It’s too late to sell!
I’m just kidding. Or maybe not. It depends on who you are, how much you earn and how accurate Thursday’s headlines were.
Call it distasteful (and it may end up being somewhat masochistic on my part), but the latest news on Joe Biden’s capital gains tax hike gave me the chuckles, not necessarily because I’m delighted about the prospect of higher taxes, but rather because the effective date is apparently April.
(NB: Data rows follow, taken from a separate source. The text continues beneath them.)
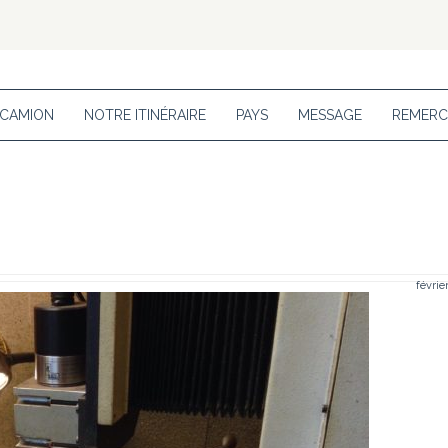
 CAMION
NOTRE ITINÉRAIRE
PAYS
MESSAGE
REMERC
févrie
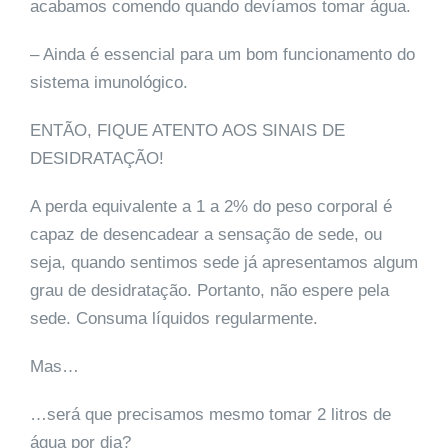
acabamos comendo quando devíamos tomar água.
– Ainda é essencial para um bom funcionamento do
sistema imunológico.
ENTÃO, FIQUE ATENTO AOS SINAIS DE
DESIDRATAÇÃO!
A perda equivalente a 1 a 2% do peso corporal é
capaz de desencadear a sensação de sede, ou
seja, quando sentimos sede já apresentamos algum
grau de desidratação. Portanto, não espere pela
sede. Consuma líquidos regularmente.
Mas…
…será que precisamos mesmo tomar 2 litros de
água por dia?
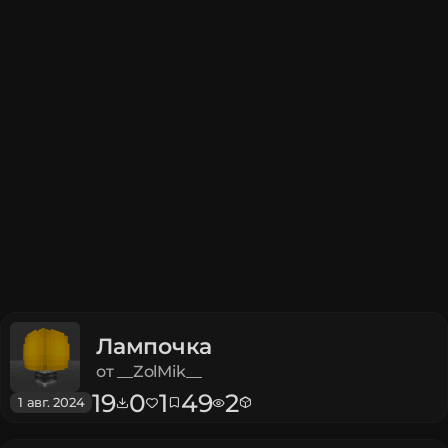
Лампочка
от
__ZolMik__
19
0
1
49
2
1 авг. 2024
Of 2021. So, last month.
“President Biden’s expected $6 trillion budget assumes that his proposed capital gains tax rate increase took effect in late April, meaning that it would already be too late for high-income investors to realize gains at the lower tax rates if Congress agrees,” the Wall Street Journal said.
The news came on the heels of a piece in The New York Times which detailed Biden’s budget proposal.
Read more: How To Think About Joe Biden’s Bajillion-Dollar Budget
“The effective date for the capital gains tax rate increase would be tied to Biden’s announcement of the tax increase as part of his American Families Plan, which includes an expanded child tax credit and funding for preschool and community college,” the Journal went on to note.
The White House will officially roll out the budget on Friday.
I’ve covered Biden’s prospective capital gains tax hike (the top rate would go to 43.4% from 23.8%) exhaustively in these pages. It applies to households with income over $1 million. Unless something’s changed, it would affect roughly 0.3% of filers.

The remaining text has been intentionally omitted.